Come si evince chiaramente dalla pagina evangelica della solennità dell’Ascensione del Signore, nel nome di Gesù Crocifisso-Risorto “saranno predicati a tutti i popoli la conversione e il perdono dei peccati, cominciando da Gerusalemme”.

È chiaro dunque che l’annuncio del Vangelo consiste nella gioiosa proclamazione di una buona notizia, la comunicazione di un racconto che spalanca il cuore ad una esperienza di liberazione, di salvezza e redenzione.

Di tutto questo noi siamo testimoni: cioè di un fatto che sprigiona vita, letizia, speranza.

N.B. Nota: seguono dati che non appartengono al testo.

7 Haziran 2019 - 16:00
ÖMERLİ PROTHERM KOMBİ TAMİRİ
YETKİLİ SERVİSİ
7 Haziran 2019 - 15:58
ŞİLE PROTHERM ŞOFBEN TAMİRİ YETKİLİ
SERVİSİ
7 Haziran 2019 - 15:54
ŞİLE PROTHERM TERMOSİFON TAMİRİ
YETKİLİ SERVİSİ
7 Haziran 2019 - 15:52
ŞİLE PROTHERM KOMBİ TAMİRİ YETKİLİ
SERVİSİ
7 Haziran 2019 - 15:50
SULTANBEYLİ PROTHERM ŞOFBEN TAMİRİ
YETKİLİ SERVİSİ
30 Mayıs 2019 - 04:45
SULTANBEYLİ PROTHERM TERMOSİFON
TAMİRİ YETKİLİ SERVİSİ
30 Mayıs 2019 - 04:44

Proprio per questo il racconto evangelico non potrà mai generare in chi lo accoglie uno stato d’a­ni­mo segnato dalla monotona ripetitività di qualcosa incapace di destare stupore, meraviglia e cam­bia­mento. Al contrario il Vangelo, essendo il racconto di un avvenimento capace di cambiare la vi­ta, è e deve essere sempre la gioiosa testimonianza di un avvenimento talmente bello che non può lasciarci mai così come ci trova.

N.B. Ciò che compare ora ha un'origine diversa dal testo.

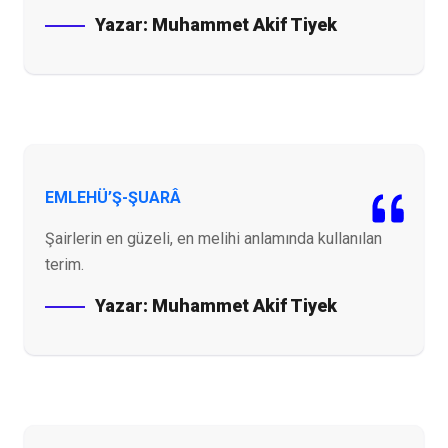
Yazar:
Muhammet Akif Tiyek
EMLEHÜ’Ş-ŞUARÂ
Şairlerin en güzeli, en melihi anlamında kullanılan
terim.
Yazar:
Muhammet Akif Tiyek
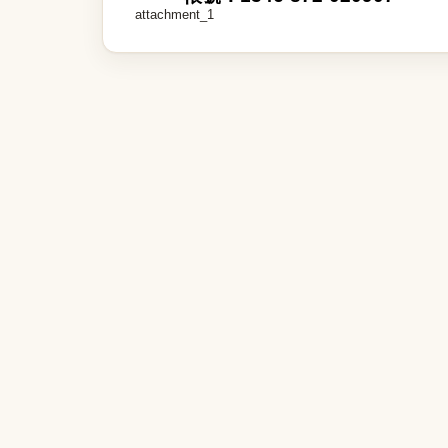
attachment_1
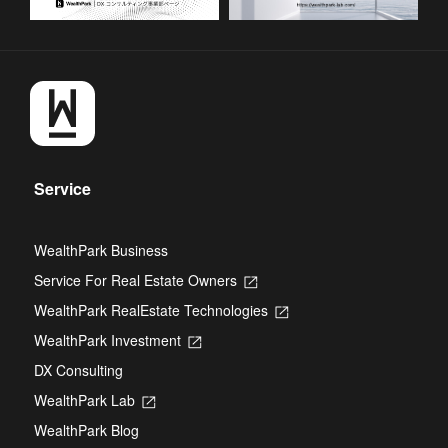
Service
WealthPark Business
Service For Real Estate Owners
Opens
in
WealthPark RealEstate Technologies
Opens
a
in
new
WealthPark Investment
Opens
a
tab
in
new
DX Consulting
a
tab
new
WealthPark Lab
Opens
tab
in
WealthPark Blog
a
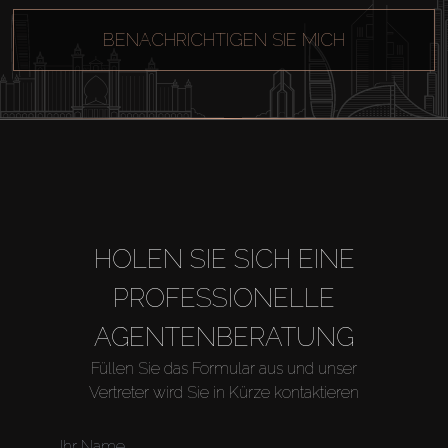
BENACHRICHTIGEN SIE MICH
HOLEN SIE SICH EINE
PROFESSIONELLE
AGENTENBERATUNG
Füllen Sie das Formular aus und unser
Vertreter wird Sie in Kürze kontaktieren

Si potrebbe anche dire che proprio dal cambiamento, cioè dalla conversione che riesce a suscitare nel cuore di chi lo accoglie riusciamo ad avere l’indicazione più efficace dell’autenticità del Vangelo annunziato.

Ascendendo al cielo Gesù affida il compito di diffondere il Vangelo ai suoi discepoli, un compito che ogni generazione di cristiani deve assumere e portare avanti responsabilmente.

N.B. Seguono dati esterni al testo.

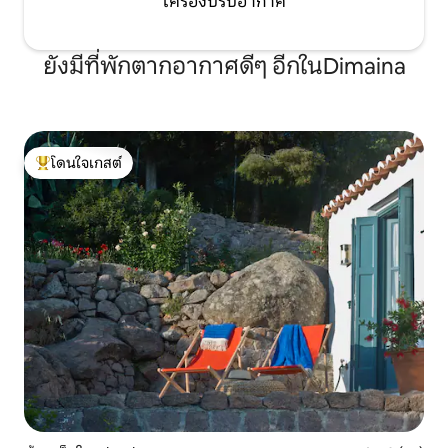
เครื่องปรับอากาศ
ยังมีที่พักตากอากาศดีๆ อีกในDimaina
โดนใจเกสต์
โดนใจเกสต์ที่สุด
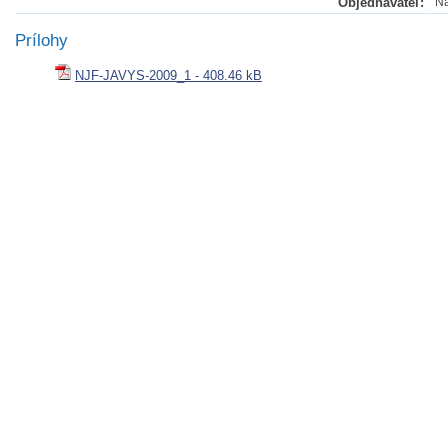
Objednávateľ:
Ná
Prílohy
NJF-JAVYS-2009_1 - 408.46 kB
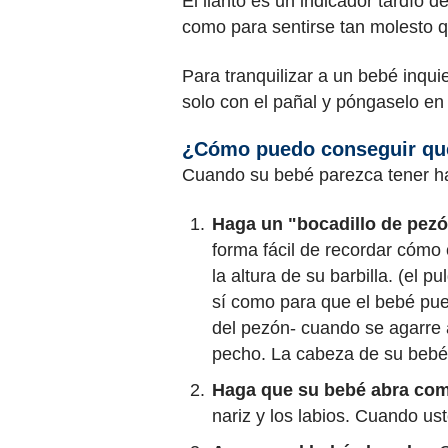
El llanto es un indicador tardío 
como para sentirse tan molesto que
Para tranquilizar a un bebé inqui
solo con el pañal y póngaselo en
¿Cómo puedo conseguir que
Cuando su bebé parezca tener ha
Haga un "bocadillo de pezó
forma fácil de recordar cómo 
la altura de su barbilla. (el 
sí como para que el bebé pued
del pezón- cuando se agarre 
pecho. La cabeza de su bebé 
Haga que su bebé abra com
nariz y los labios. Cuando us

Come cristiani siamo tutti quanti debitori al mondo del Vangelo.

Il mondo lo attende, il mondo ne ha un immenso bisogno anche quando sembra disinteressarsene o arriva a considerarlo persino superfluo.

Senza Gesù il mondo è tremendamente più povero e freddo.

L’accoglienza al Vangelo è invece garanzia di fraternità e di convivenza pacifica.

Chiunque accoglie il Vangelo nella ferialità della sua vita diviene garante di uno stile solidale e fraterno. Si scopre “benedetto” e diventa a sua volta capace di benedizione. “Alzate le mani” – dice il Vangelo – Gesù benedice i discepoli.

È molto significativo venire a sapere dall’evangelista che l’ultimo gesto di Gesù è stato un atto di be­ne­dizione. Mentre li benediceva si staccò da loro.

È chiaro dunque che  la maledizione non appartiene a Dio.

Il gesto con cui si congeda dai suoi è un gesto di benedizione.

Cerchiamo allora di fare in modo di non dimenticare mai che siamo tutti continuamente destinatari della benedizione divina.

Ciò non potrà che rassicurare i nostri cuori, infonderà speranza nel cammino della vita e soprattutto ci consentirà di vivere con la rasserenante certezza che Gesù mai ci abbandona perché a tutti viene incontro e di tutti si prende cura con la sua solita ed impareggiabile premura e delicatezza.